Made as nested again.

1724

We initialize File->Sections in the same order they are in objects section table:
https://github.com/llvm-mirror/lld/blob/master/ELF/InputFiles.cpp#L282

From my observations input sections in objects are always being sorted by file offset.
(just because usual code seems assigns file offsets for sections first and then writes them in the same order or something like that)
That probably not a mandatory requirement, but looks to be reasonable assumption.

I can probably add some additional assert-check to verify array is sorted or call sort explicitly, not sure if latter worth to do.

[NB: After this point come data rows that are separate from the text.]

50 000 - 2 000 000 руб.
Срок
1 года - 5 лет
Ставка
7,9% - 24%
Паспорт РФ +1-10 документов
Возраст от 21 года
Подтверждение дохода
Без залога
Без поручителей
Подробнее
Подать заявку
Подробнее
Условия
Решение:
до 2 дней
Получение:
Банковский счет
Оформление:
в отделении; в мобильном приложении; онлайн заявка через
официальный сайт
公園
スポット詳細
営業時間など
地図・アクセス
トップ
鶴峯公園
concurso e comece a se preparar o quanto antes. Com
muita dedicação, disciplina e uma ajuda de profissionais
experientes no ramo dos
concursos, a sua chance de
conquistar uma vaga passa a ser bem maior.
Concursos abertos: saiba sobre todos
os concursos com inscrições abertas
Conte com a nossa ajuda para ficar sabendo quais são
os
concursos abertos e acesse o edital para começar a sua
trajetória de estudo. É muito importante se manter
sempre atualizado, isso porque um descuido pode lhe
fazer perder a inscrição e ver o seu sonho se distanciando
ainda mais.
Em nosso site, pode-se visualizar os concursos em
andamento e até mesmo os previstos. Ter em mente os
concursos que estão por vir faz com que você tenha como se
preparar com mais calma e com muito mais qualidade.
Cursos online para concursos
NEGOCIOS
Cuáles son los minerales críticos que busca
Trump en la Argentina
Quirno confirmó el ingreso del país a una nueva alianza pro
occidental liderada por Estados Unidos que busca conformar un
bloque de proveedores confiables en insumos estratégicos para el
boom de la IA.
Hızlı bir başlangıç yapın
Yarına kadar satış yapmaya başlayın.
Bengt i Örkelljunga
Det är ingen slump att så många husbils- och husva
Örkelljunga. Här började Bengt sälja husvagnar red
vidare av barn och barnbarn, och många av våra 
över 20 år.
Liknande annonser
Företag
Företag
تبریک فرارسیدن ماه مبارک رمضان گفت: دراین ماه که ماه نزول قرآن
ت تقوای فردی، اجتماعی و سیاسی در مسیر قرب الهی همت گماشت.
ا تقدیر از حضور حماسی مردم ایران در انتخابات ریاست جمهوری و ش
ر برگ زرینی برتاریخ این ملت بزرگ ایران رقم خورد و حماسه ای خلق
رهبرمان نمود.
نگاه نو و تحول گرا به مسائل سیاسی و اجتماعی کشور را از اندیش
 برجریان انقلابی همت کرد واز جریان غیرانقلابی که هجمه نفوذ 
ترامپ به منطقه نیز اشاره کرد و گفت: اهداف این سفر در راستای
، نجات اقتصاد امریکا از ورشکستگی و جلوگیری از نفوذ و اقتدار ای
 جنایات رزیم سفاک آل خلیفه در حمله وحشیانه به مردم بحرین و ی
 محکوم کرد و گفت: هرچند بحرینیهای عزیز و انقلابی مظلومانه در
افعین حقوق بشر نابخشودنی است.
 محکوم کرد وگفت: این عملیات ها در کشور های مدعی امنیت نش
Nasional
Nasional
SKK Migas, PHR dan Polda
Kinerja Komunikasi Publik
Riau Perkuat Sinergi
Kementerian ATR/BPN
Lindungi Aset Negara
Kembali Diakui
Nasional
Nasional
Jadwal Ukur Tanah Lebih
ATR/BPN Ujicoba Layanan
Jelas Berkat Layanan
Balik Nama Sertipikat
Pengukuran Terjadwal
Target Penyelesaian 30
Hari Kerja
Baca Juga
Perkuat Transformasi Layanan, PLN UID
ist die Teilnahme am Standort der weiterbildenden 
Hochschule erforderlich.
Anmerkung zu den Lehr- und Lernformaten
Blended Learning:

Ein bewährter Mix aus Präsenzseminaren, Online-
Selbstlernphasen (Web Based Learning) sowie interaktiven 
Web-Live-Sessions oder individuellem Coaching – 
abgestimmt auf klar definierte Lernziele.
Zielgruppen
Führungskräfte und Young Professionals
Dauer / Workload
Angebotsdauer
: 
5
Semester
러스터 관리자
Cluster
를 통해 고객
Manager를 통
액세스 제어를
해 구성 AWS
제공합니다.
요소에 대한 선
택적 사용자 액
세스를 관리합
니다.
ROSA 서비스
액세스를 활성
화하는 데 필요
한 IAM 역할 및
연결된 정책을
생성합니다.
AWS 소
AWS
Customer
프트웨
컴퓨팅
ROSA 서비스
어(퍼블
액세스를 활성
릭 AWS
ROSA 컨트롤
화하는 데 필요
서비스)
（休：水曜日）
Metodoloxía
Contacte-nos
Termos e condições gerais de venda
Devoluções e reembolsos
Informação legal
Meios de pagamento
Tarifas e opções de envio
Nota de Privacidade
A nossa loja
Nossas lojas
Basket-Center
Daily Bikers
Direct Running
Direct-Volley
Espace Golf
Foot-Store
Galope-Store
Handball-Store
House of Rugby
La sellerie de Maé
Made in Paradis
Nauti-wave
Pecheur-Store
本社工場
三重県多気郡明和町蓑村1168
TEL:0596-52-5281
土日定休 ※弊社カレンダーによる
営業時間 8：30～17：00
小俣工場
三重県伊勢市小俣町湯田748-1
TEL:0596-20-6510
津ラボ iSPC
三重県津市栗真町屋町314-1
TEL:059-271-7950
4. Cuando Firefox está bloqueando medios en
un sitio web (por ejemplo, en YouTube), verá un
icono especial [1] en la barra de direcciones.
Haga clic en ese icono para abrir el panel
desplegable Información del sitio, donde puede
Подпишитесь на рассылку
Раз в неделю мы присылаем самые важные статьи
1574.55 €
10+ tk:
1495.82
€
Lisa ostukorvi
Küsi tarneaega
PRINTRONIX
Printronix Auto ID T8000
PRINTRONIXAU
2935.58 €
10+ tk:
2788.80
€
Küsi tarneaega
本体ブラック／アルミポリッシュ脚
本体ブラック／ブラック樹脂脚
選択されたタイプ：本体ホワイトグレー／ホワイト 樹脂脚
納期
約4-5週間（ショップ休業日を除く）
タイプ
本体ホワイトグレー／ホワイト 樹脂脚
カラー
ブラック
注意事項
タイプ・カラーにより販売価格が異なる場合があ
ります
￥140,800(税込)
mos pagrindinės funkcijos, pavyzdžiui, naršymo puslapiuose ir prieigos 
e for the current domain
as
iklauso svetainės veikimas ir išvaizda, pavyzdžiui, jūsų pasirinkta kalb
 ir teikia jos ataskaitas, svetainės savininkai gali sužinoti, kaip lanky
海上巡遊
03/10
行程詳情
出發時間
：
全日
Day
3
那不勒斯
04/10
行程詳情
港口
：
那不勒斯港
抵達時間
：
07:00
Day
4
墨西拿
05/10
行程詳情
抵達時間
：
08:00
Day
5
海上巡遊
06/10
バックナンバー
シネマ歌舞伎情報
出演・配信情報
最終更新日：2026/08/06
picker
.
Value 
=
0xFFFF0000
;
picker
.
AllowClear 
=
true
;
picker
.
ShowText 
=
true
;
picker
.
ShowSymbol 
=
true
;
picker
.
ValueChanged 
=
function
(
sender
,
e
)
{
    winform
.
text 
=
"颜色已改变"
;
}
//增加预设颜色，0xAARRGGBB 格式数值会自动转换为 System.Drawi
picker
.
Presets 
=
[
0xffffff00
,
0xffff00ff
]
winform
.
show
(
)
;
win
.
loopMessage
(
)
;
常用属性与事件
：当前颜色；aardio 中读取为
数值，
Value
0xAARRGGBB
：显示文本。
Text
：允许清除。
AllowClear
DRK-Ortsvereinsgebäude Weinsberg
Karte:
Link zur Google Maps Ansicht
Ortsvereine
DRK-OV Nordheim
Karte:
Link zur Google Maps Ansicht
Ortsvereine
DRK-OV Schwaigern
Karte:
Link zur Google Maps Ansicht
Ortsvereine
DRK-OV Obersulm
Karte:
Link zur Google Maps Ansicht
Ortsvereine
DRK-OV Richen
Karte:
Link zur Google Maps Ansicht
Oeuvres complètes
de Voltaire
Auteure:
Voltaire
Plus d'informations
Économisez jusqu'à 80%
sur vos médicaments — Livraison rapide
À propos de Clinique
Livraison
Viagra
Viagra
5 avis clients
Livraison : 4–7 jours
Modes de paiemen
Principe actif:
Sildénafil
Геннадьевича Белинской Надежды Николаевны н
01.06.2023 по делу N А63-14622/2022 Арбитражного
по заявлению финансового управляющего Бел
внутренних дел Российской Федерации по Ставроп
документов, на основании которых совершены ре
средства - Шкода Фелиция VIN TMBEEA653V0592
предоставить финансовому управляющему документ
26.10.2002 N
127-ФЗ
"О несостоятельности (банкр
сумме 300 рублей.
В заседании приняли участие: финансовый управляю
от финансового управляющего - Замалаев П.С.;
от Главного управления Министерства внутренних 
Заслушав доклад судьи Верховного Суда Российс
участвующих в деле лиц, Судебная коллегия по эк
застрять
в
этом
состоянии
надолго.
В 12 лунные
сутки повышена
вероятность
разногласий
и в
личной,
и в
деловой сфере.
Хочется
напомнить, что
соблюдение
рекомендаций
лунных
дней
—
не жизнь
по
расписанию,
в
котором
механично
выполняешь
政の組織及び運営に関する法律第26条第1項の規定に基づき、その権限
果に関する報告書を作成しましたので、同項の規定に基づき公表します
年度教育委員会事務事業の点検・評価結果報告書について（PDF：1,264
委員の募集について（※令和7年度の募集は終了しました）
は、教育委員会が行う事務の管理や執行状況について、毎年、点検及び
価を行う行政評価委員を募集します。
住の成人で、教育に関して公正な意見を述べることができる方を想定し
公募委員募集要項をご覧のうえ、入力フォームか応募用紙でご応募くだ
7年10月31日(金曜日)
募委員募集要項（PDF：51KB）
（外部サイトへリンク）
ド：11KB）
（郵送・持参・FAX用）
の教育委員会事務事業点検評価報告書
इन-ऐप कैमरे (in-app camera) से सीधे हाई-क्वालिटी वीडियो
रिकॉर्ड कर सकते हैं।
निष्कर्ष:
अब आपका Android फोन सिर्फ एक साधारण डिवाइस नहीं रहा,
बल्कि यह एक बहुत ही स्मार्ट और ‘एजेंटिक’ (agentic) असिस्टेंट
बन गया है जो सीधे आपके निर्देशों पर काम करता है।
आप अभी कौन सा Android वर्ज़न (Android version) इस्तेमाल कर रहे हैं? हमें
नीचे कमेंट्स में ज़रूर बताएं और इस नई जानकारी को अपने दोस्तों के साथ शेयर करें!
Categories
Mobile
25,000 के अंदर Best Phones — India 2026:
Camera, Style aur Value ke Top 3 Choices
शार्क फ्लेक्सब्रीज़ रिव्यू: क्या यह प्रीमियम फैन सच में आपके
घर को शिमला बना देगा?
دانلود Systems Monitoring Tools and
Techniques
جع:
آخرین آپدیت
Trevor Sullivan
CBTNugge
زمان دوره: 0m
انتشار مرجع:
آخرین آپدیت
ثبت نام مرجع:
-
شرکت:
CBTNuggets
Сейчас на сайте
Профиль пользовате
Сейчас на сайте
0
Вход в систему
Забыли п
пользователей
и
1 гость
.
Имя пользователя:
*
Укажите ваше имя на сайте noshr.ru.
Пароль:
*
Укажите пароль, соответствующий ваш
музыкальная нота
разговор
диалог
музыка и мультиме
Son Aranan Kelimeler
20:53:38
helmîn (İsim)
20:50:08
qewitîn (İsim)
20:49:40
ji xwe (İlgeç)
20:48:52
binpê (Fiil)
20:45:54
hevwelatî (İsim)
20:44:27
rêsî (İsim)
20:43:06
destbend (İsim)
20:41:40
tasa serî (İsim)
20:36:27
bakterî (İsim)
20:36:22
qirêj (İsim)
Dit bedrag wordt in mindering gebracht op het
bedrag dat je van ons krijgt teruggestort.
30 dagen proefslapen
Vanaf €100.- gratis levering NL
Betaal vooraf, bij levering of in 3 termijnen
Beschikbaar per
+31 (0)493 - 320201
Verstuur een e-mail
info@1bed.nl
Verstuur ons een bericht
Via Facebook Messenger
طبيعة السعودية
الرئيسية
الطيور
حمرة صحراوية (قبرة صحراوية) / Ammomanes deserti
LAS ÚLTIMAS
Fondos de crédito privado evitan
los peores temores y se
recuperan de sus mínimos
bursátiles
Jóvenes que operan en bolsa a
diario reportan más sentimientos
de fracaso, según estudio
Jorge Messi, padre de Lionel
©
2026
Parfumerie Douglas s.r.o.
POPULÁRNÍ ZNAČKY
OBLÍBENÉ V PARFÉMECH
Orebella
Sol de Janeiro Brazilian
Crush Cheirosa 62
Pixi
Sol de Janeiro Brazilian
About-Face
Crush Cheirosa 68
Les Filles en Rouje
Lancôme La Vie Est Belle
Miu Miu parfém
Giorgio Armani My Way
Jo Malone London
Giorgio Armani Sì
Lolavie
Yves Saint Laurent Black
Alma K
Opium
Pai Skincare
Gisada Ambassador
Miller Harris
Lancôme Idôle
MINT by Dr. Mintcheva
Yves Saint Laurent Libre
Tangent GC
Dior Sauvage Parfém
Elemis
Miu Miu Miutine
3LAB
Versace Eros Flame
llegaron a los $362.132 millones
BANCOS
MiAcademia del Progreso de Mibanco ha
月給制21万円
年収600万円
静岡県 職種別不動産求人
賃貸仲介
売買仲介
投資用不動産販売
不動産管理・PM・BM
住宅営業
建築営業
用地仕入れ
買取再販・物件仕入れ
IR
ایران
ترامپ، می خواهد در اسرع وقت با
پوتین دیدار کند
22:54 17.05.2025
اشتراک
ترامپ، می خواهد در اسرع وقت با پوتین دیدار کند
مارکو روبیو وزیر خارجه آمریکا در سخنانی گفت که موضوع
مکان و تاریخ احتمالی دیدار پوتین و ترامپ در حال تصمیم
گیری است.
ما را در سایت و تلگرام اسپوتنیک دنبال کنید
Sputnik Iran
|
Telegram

Not relative to this patch:
Another Idea I had in mind is to make DWARFAddressRangesVector to store not only Low/High index, but also a object::SectionRef for example.
That would remove the need of returning fake section address from llvm::LoadedObjectInfo::getSectionLoadAddress and should allow LLD to get
section index from SectionRef somehow. Then we will not need any loops for doing a range section search and approach would be cleaner and faster.
But that would require DWARF parsers API change, I would probably not do that change right now, because it is not yet clear if we want it or not, because for example using relocated output for building index solves this problem in a different way, but at the same time I guess we can build index using multithreading and it is probably easier to not use relocated output for that and just parse each file in a parrallel loop. I am going to investigate that all and for now would go with current patch as it is simple LLD side solution that gives solid instant speedup.

1728

I though about that too. As far I understand that can happen only if we have some broken range in DWARF,
like corrupted entry in .debug_ranges section. I probably do not see other way to achieve that.
And that is a dillemma about what to do then. We can do additional check of course, but at the same time,
AFAIK LLD policy is that we are OK to produce broken output if input was broken.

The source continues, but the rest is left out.